NTFS Cloning and shrinking

“Honey, I shrunk the filesystem!”

Recently I bought a solid-state harddisk, an Intel X25M. I wanted to use this disk in my Windows development system, without having to do a fresh install of Windows XP. I really didn’t want to install all my applications again, not to speak of all the custom configurations and tweaks I usually apply to Windows to make it palatable. So I thought I’d just make a image copy of my old harddisk to this new one, and be done with it.

There was a small problem, however: the old harddisk had 250 GB capacity and the Intel X25M has only 80 GB. That’s not going to fit. There was only 60G of data on the old harddisk, so the data itself would fit, but the NTFS file system was dimensioned to take the whole 250G. Somehow, I had to shrink the file system so that it would fit on the X25M.

While investigating programs that could do this, I encountered many commercial Windows programs, and also some utilities which worked under MS-DOS when booted from a Live-CD. All these programs work directly on a disk, and I found that a bit too risky. My idea was to make an image of my old Windows file system first, and work on that. If something would go wrong I could always make a fresh working copy from the original image for a retry.

After some more searching I found ntfsprogs in the FreeBSD ports. It contains a ntfsresize program which can shrink or expand a NTFS file system. Just what I needed! Let’s install it:

All commands below executed as root on a FreeBSD 7.2-Release # cd /usr/ports/sysutils/ntfsprogs # make install clean

My next step was to make an image snapshot of my old Windows disk to a file. ntfsclone does just this, with the added bonus that unused sectors in the file system don’t take up any room: the image is stored as a sparse file. When I plugged my old Windows disk into my FreeBSD system, the NTFS partition showed up as /dev/ad2s1. I first cloned it to a file, then mounted this file as a volume and inspected its contents.

# ntfsclone -o ntfs.img /dev/ad2s1

The ‘ntfs.img’ file was about 250G in size, but since it was a sparse file, it didn’t take that much room in reality.

The utility ntfsresize works on devices, not on image files, so I first had to make the image file accessible as a device using the ‘memory disk’ driver.

# mdconfig -a -t vnode -f ntfs.img md0 # mount -t ntfs /dev/md0 /mnt # ls -alR /mnt ...yup, it's all there ;-) ... # umount /mnt

Now the stage is set to do the actual shrinking.

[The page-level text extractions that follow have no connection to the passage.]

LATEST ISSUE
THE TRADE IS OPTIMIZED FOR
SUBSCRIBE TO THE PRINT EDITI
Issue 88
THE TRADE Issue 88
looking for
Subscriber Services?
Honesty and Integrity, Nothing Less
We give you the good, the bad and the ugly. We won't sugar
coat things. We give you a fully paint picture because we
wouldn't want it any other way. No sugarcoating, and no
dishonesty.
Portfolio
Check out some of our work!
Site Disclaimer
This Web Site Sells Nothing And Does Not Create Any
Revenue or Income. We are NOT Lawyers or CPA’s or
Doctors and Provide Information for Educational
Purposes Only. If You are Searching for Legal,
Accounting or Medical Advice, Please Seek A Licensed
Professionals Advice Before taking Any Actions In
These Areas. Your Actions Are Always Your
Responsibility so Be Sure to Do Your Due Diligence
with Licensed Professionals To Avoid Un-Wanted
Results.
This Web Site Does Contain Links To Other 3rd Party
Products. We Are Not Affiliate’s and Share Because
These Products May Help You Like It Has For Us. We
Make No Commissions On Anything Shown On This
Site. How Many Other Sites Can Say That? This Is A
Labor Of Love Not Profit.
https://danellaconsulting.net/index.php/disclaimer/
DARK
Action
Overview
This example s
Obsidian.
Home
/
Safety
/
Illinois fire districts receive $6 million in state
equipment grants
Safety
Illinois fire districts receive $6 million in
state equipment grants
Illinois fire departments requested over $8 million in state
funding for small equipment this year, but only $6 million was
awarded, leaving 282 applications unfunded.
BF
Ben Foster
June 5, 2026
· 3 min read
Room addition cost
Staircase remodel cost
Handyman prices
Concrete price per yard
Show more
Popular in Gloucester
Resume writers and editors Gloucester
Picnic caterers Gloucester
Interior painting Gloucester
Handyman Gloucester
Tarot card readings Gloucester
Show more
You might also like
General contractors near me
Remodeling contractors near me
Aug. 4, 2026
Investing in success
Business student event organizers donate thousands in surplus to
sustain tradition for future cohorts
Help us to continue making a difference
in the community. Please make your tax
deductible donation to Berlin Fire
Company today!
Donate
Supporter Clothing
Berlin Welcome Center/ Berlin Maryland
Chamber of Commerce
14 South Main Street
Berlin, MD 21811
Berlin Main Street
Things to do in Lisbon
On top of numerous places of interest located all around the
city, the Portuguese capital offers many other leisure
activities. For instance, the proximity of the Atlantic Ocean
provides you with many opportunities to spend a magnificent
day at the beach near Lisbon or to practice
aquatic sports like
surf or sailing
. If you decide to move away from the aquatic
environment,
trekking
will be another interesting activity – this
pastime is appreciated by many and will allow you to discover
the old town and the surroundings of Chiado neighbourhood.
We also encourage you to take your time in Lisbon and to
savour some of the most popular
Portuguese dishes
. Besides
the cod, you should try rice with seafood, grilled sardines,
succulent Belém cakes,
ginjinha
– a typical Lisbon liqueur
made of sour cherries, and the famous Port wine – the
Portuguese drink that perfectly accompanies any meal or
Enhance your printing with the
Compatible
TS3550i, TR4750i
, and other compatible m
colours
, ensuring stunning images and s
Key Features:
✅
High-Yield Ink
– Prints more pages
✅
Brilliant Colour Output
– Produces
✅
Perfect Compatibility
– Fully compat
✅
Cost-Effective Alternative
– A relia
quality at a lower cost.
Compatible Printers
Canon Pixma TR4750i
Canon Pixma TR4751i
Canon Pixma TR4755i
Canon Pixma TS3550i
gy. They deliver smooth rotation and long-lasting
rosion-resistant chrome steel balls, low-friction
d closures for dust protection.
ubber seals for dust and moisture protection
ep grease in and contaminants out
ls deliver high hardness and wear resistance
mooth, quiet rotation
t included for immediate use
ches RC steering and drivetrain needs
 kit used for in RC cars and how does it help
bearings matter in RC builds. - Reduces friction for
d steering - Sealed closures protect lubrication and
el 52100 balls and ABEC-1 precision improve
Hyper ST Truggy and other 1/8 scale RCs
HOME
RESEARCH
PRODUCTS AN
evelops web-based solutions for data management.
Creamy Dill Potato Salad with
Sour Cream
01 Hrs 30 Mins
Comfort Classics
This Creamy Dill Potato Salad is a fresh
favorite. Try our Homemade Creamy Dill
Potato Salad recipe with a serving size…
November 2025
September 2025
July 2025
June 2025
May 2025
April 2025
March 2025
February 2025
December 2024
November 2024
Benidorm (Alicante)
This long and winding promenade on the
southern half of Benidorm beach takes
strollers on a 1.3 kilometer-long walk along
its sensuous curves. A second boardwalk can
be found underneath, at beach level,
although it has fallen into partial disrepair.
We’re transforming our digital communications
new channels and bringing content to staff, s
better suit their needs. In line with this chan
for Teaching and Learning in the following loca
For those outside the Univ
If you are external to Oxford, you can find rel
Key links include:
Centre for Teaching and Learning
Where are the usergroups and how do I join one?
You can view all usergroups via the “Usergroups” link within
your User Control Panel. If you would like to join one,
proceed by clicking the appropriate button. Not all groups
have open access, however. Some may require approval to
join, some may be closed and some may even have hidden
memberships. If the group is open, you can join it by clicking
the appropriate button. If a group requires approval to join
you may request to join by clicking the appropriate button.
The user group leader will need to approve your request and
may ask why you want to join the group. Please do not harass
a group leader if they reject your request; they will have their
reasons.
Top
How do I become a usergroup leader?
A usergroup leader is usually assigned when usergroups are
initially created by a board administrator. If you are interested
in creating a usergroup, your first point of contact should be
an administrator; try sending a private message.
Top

To make sure the resulting file system would fit on the Intel SSD, I shrunk it to 79G. This is a bit on the conservative side; specifying the new size as sectors could optimize the space; probably I’m now wasting some 1G of space on my SSD. Ah well… maybe next time.

# ntfsresize --size 79G /dev/md0 ...get some coffee, resizing takes quite some time...

After the resize, the imagefile ‘ntfs.img’ stays at 250G, since it’s not automatically truncated. I pulled out the relevant part out of it using ntfsclone for a second time. The –force is necessary because the resize action flags the volume for a chkdsk check.

# ntfsclone --force -o shrunk.img /dev/md0 # mdconfig -d -u /dev/md0

The ‘shrunk.img’ is 79G in size, and I transfered it to the SSD using a simple dd command. Then I shut the system down, connected the SSD to my Windows PC and what do you think? It booted correctly and showed me my good old Windows desktop, albeit with much less free space than before, but three times faster.

Some operations which really benefit from SSD are those which access many files. Compiling large projects fall under this: there are hundreds of include files to read. SSD’s have zero seek time, since they have no moving parts. Also, working with Subversion is a lot quicker. During an update or commit, Subversion checks up to thousands of files on my system, and a SSD really speeds that up.